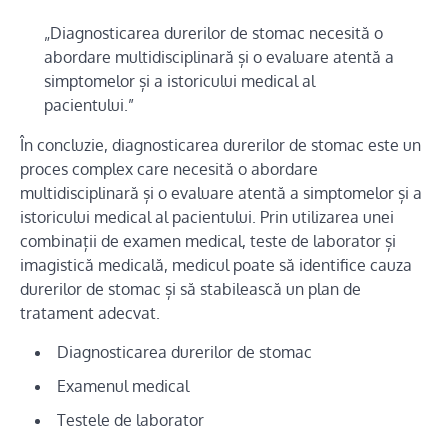
„Diagnosticarea durerilor de stomac necesită o
abordare multidisciplinară și o evaluare atentă a
simptomelor și a istoricului medical al
pacientului.”
În concluzie, diagnosticarea durerilor de stomac este un
proces complex care necesită o abordare
multidisciplinară și o evaluare atentă a simptomelor și a
istoricului medical al pacientului. Prin utilizarea unei
combinații de examen medical, teste de laborator și
imagistică medicală, medicul poate să identifice cauza
durerilor de stomac și să stabilească un plan de
tratament adecvat.
Diagnosticarea durerilor de stomac
Examenul medical
Testele de laborator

◇ ◇ ◇ ◇

## Task objective
Copy out every entry above verbatim. Leave each picture out.

## Your response
„Diagnosticarea durerilor de stomac necesită o
abordare multidisciplinară și o evaluare atentă a
simptomelor și a istoricului medical al
pacientului.”
În concluzie, diagnosticarea durerilor de stomac este un
proces complex care necesită o abordare
multidisciplinară și o evaluare atentă a simptomelor și a
istoricului medical al pacientului. Prin utilizarea unei
combinații de examen medical, teste de laborator și
imagistică medicală, medicul poate să identifice cauza
durerilor de stomac și să stabilească un plan de
tratament adecvat.
Diagnosticarea durerilor de stomac
Examenul medical
Testele de laborator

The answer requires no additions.